(Data entries)
===============

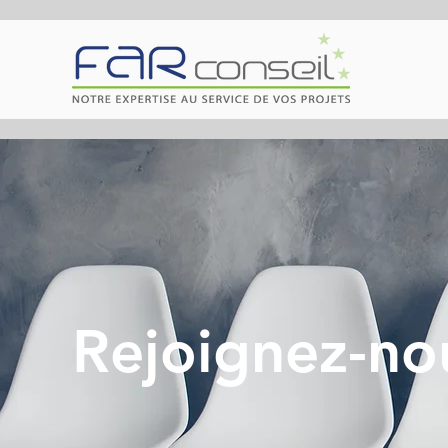
Rejoignez-no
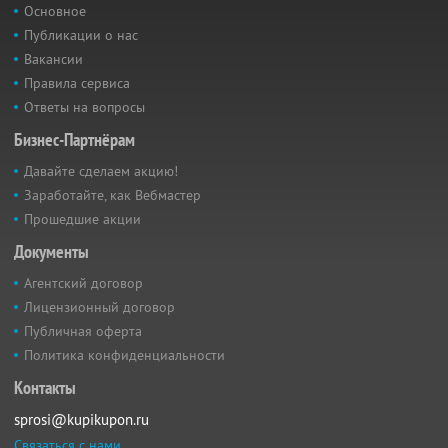
Основное
Публикации о нас
Вакансии
Правила сервиса
Ответы на вопросы
Бизнес-Партнёрам
Давайте сделаем акцию!
Заработайте, как Вебмастер
Прошедшие акции
Документы
Агентский договор
Лицензионный договор
Публичная оферта
Политика конфиденциальности
Контакты
sprosi@kupikupon.ru
Связаться с нами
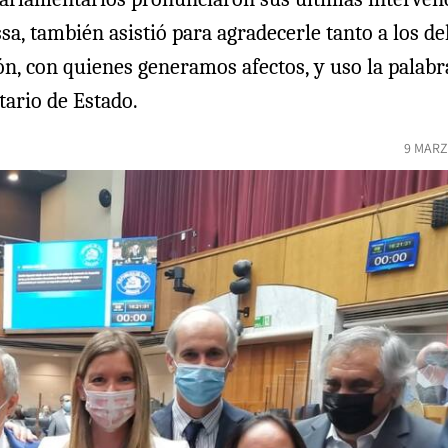
Ossa, también asistió para agradecerle tanto a los 
n, con quienes generamos afectos, y uso la palab
tario de Estado.
9 MARZ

===============

Exercise directions | Every entry should be written out word for word, except for its pictures.

Answer to this task |
Rejoignez-no
Основное
Публикации о нас
Вакансии
Правила сервиса
Ответы на вопросы
Бизнес-Партнёрам
Давайте сделаем акцию!
Заработайте, как Вебмастер
Прошедшие акции
Документы
Агентский договор
Лицензионный договор
Публичная оферта
Политика конфиденциальности
Контакты
sprosi@kupikupon.ru
Связаться с нами
Ossa, también asistió para agradecerle tanto a los 
n, con quienes generamos afectos, y uso la palab
tario de Estado.
9 MARZ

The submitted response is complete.